Why care about Science.

Chances to survive Melanoma depend on Science.

​In 2011, the year the first new Melanoma therapy was approved, about 5% of all patients with Advanced (Stage 4) Melanoma were still alive after 5 years. Today, about 10 years later, over 50% of all patients are (REF).

 

The progress is remarkable but it also means that current therapies only work for half of all Advanced Melanoma patients in the long run. The other half- those whom even the new therapies fail- are most likely to receive some form of experimental treatment. 

'Experimental treatment' might sound like the very last thing one wants to hear when having to deal with advanced cancer. Except for the alternative.... It is worth remembering that not everyone who joined a clinical trial in the last 15 years survived. But those who did survive all had some type of experimental treatment- as it was the only way to access anything with a chance to work.

Experimental treatments are not created equal.
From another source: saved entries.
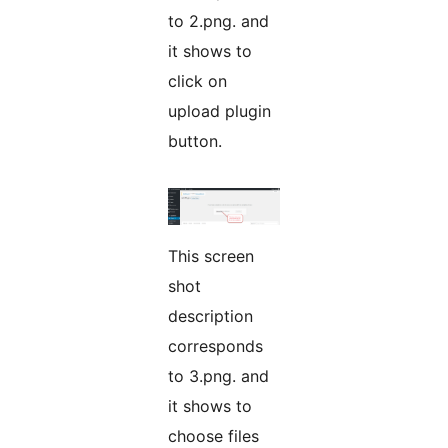
to 2.png. and
it shows to
click on
upload plugin
button.
This screen
shot
description
corresponds
to 3.png. and
it shows to
choose files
The degree of 'experimental' can vary considerably, from 'never tested in humans before' to 'highly likely to work'. Knowing how to chose and to navigate the system is therefore a valuable skill.  

 

as a patient

  • Scientific information is always relative and needs to be understood in the context of its time and the limitations under which it was produced. 

  • Until cancers like Melanoma have become curable, there will always be patients who are forced to rely on experimental treatments.

 

  • Not all experimental treatments are created equal and those providing information about them are often not neutral towards them.

  • Often, there is no single right answer as risk/ benefit assessments are context-dependent and personal. People decide differently when it is their own life at risk. And in front of the same situation, different people might take different personal decisions.

 

  • The stakes are high as Advanced Melanoma remains a life-threatening disease. Fake News can therefore kill. And knowing how to chose the most promising experimental treatment can buy additional time and also make the difference between surviving or not. 

as a patient advocate 

Considering the nature of the challenge- distributed, open, real-time, high-volume, small information units, ambiguity, need for context and accuracy- 

we believe that a single centralised authority or information clearing house is neither realistic nor desirable. 

A distributed solution to a distributed challenge

Patients are the party with most 'skin in the game'- you will find a good book on the topic here. With most to lose, they are also those most interested in getting it right.